A New Mexico State University astronomer and her team can now predict space weather in the sweet spot between two extremes of current methods that provide warnings of solar flares that can significantly impact our daily lives. Currently, the predictions either provide a few hours to a few days’ notice or … about 11 years notice.
Instead, Juie Shetye and Mausumi Dikpati’s new AI/ML method can provide notice of disruptive solar flares within a year. Their paper, titled "Analysis of Short-term Solar Activity Variability and Estimating Timings of Next Enhanced Bursts," will be published in the Oct. 14 edition of The Astrophysical Journal.
“I want to give governments enough notice to let them prepare for the next massive solar flare event,” said Shetye, an NMSU associate astronomy professor. “This new statistical analysis with machine learning can tell you eight months to a year in advance that there's going to be a period of increased number of sunspots on the sun, and we can tell you it’s going to last for next four to six months. So, they will have time to make decisions if they know 10 months down the line there will be a high activity period.”
The average solar flare takes two days to reach Earth. A massive geomagnetic storm might provide a few days’ notice to switch off satellites, turn off power grids, etc. Shetye’s team assumed an increase in sunspot activity would lead to solar flares, and they were right. The team’s model can directly tell when solar flares will happen. This new method can predict solar eruptions within a more reasonable window to allow governments and businesses extra time to make plans, protect their facilities and save money.
Using data of daily sunspot observations between 1878 and 2025, the team analyzed the solar cycles and taught a statistical-machine learning model how to analyze this data and predict the future. “We analyzed 53,000 days. That’s 53,000 data points. With this massive number of data points, we tried to come up with predictions using a machine learning algorithm,” Shetye said.
Subomi Oyewole, one of Shetye’s graduate research assistants, has been working on the project for about one year. “Instead of traditional statistical models, I use a hybrid LSTM (long short-term memory) approach trained on hemispheric sunspot time series with physics-informed features such as cycle landmarks and north-south asymmetries,” Oyewole said. “This lets us capture nonlinear patterns and improve timing/peak forecasts.

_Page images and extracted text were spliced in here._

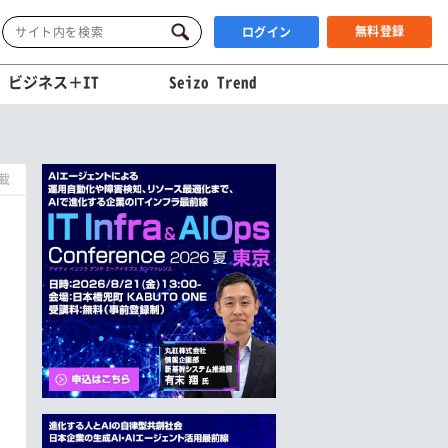
無料登録
ログイン
ビジネス＋IT
Seizo Trend
掲載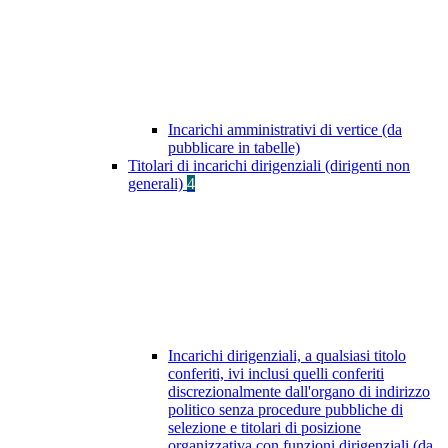
Incarichi amministrativi di vertice (da
pubblicare in tabelle)
Titolari di incarichi dirigenziali (dirigenti non
generali)
4
Incarichi dirigenziali, a qualsiasi titolo
conferiti, ivi inclusi quelli conferiti
discrezionalmente dall'organo di indirizzo
politico senza procedure pubbliche di
selezione e titolari di posizione
organizzativa con funzioni dirigenziali (da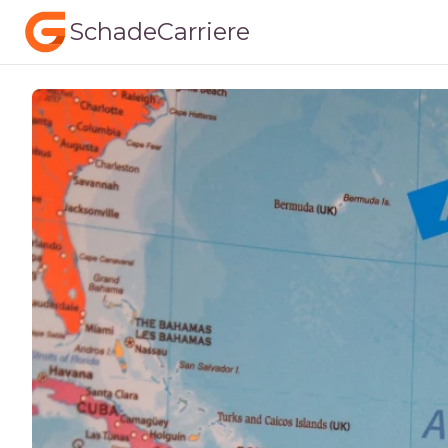
SchadeCarriere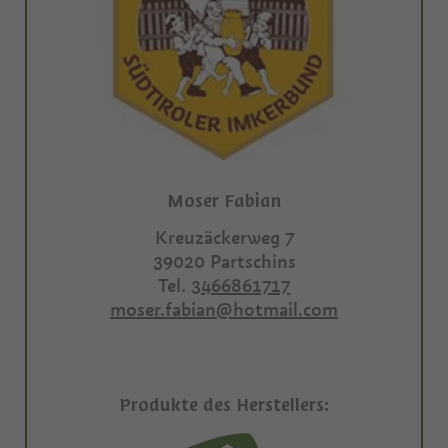
Moser Fabian
Kreuzäckerweg 7
39020
Partschins
Tel.
3466861717
moser.fabian@hotmail.com
Produkte des Herstellers: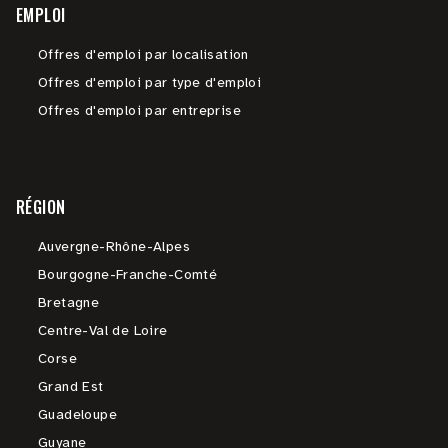
EMPLOI
Offres d'emploi par localisation
Offres d'emploi par type d'emploi
Offres d'emploi par entreprise
RÉGION
Auvergne-Rhône-Alpes
Bourgogne-Franche-Comté
Bretagne
Centre-Val de Loire
Corse
Grand Est
Guadeloupe
Guyane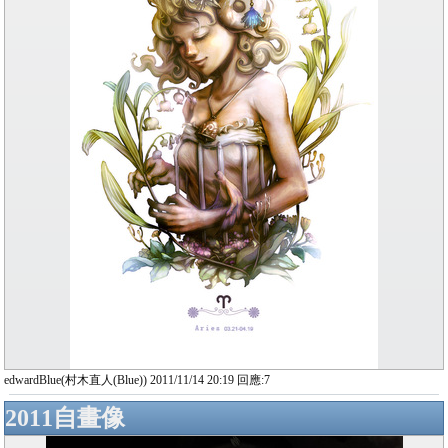
edwardBlue(村木直人(Blue)) 2011/11/14 20:19 回應:7
2011自畫像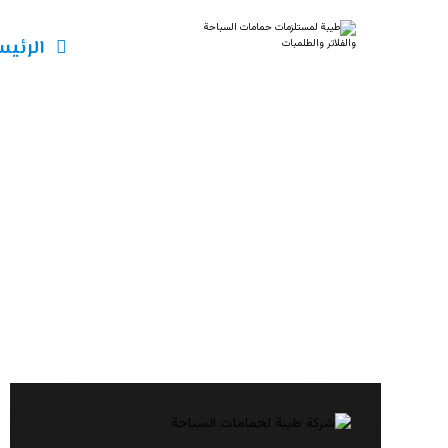
الرئيس
تصميم حمامات 
مقالات
تصميم حمامات سباحة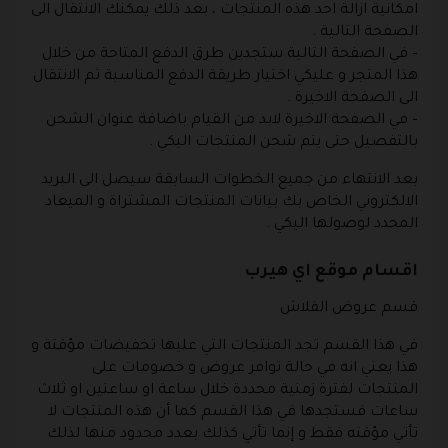
امكانية ازالة احد هذه المنتجات ، بعد ذلك يمكنك الانتقال الى
الصفحة التالية .
– في الصفحة التالية ستجدين طرق الدفع المتاحة من خلال
هذا المتجر و عليكي اختيار طريقة الدفع المناسبة ثم الانتقال
الى الصفحة الاخيرة .
– في الصفحة الاخيرة لابد من القيام باضافة عنوان الشحن
بالتفصيل حتى يتم شحن المنتجات اليكي .
بعد الانتهاء من جميع الخطوات السابقة سيصل الى البريد
الالكتروني الخاص بك بيانات المنتجات المشتراة و الميعاد
المحدد لوصولها اليكي .
اقسام موقع اي هيرب
قسم عروض الفلاش
في هذا القسم تجد المنتجات التي عليها تخفيضات مؤقتة و
هذا يعني انه في حالة توافر عروض و خصومات على
المنتجات لفترة زمنية محددة خلال ساعة او ساعتين او ثلاث
ساعات فستجدها في هذا القسم كما أن هذه المنتجات لا
تأتي مؤقته فقط و إنما تأتي كذلك بعدد محدود منها لذلك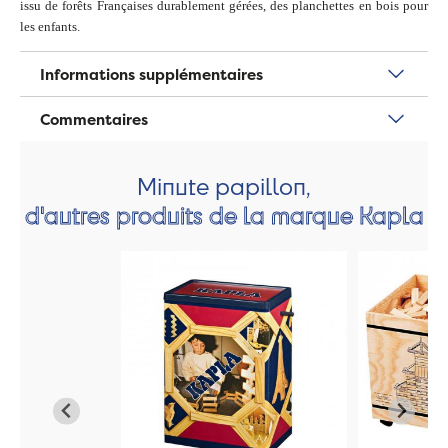
issu de forêts Françaises durablement gérées, des planchettes en bois pour
les enfants.
Informations supplémentaires
Commentaires
Minute papillon,
d'autres produits de la marque Kapla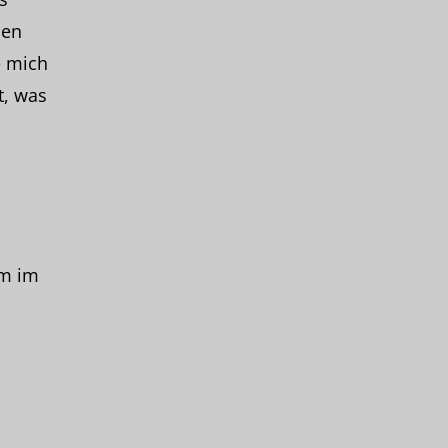
hen
e mich
t, was
em im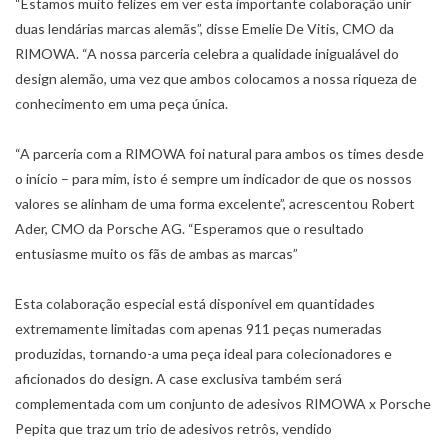
“Estamos muito felizes em ver esta importante colaboração unir
duas lendárias marcas alemãs”, disse Emelie De Vitis, CMO da
RIMOWA. “A nossa parceria celebra a qualidade inigualável do
design alemão, uma vez que ambos colocamos a nossa riqueza de
conhecimento em uma peça única.
“A parceria com a RIMOWA foi natural para ambos os times desde
o início – para mim, isto é sempre um indicador de que os nossos
valores se alinham de uma forma excelente”, acrescentou Robert
Ader, CMO da Porsche AG. “Esperamos que o resultado
entusiasme muito os fãs de ambas as marcas”
Esta colaboração especial está disponível em quantidades
extremamente limitadas com apenas 911 peças numeradas
produzidas, tornando-a uma peça ideal para colecionadores e
aficionados do design. A case exclusiva também será
complementada com um conjunto de adesivos RIMOWA x Porsche
Pepita que traz um trio de adesivos retrôs, vendido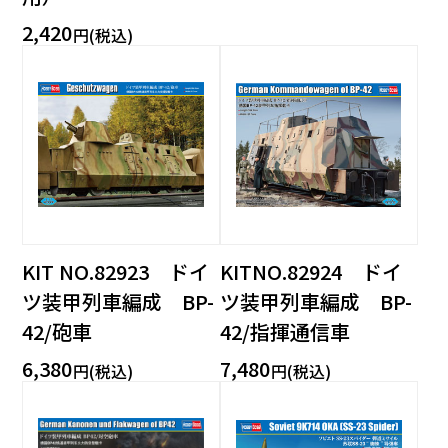
2,420
円(税込)
KIT NO.82923 ドイ
KITNO.82924 ドイ
ツ装甲列車編成 BP-
ツ装甲列車編成 BP-
42/砲車
42/指揮通信車
6,380
7,480
円(税込)
円(税込)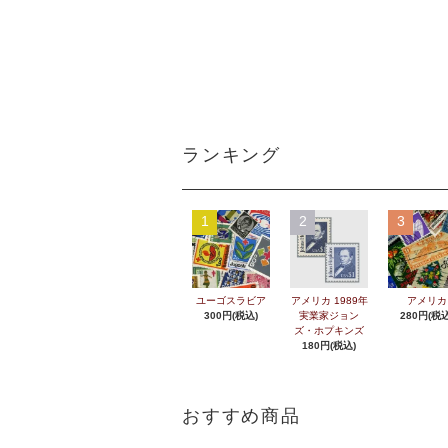
ランキング
1
2
3
ユーゴスラビア
アメリカ 1989年
アメリカ
300円(税込)
実業家ジョン
280円(税込
ズ・ホプキンズ
180円(税込)
おすすめ商品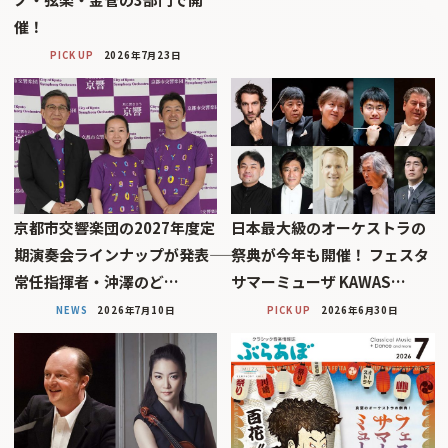
催！
PICK UP
2026年7月23日
京都市交響楽団の2027年度定
日本最大級のオーケストラの
期演奏会ラインナップが発表――
祭典が今年も開催！ フェスタ
常任指揮者・沖澤のど…
サマーミューザ KAWAS…
NEWS
2026年7月10日
PICK UP
2026年6月30日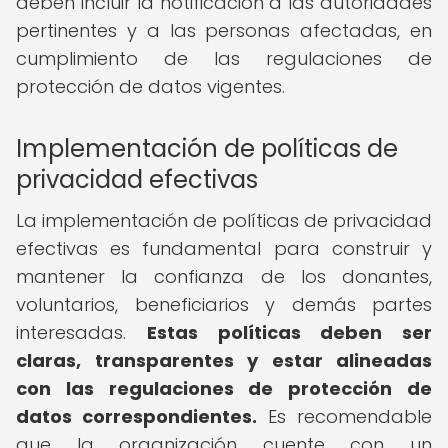
deben incluir la notificación a las autoridades
pertinentes y a las personas afectadas, en
cumplimiento de las regulaciones de
protección de datos vigentes.
Implementación de políticas de
privacidad efectivas
La implementación de políticas de privacidad
efectivas es fundamental para construir y
mantener la confianza de los donantes,
voluntarios, beneficiarios y demás partes
interesadas.
Estas políticas deben ser
claras, transparentes y estar alineadas
con las regulaciones de protección de
datos correspondientes.
Es recomendable
que la organización cuente con un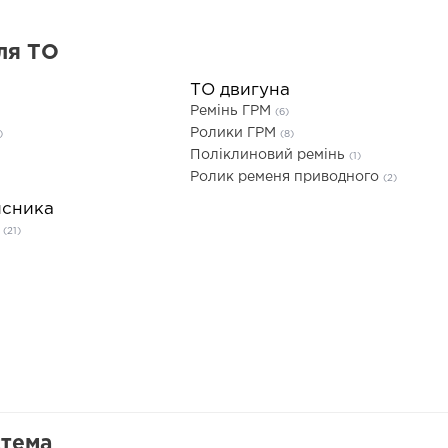
ля ТО
ТО двигуна
Ремінь ГРМ
(6)
Ролики ГРМ
)
(8)
Поліклиновий ремінь
(1)
Ролик ременя приводного
(2)
исника
а
(21)
стема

By refining the timing of these events and studying the underlying magnetic patterns driving solar cycles, we can better anticipate periods of higher flare activity rather than reacting after the fact.”
Shetye explained publication of the article in The Astrophysics Journal is a first step. “One of the questions that I had was what is our confidence level? How confident are we that this is going to happen? So, we did some basic confidence level metrics, and it shows us a 95% confidence threshold. Now that we have the model out there, it’s time to refine that model with newer techniques and get more students involved.”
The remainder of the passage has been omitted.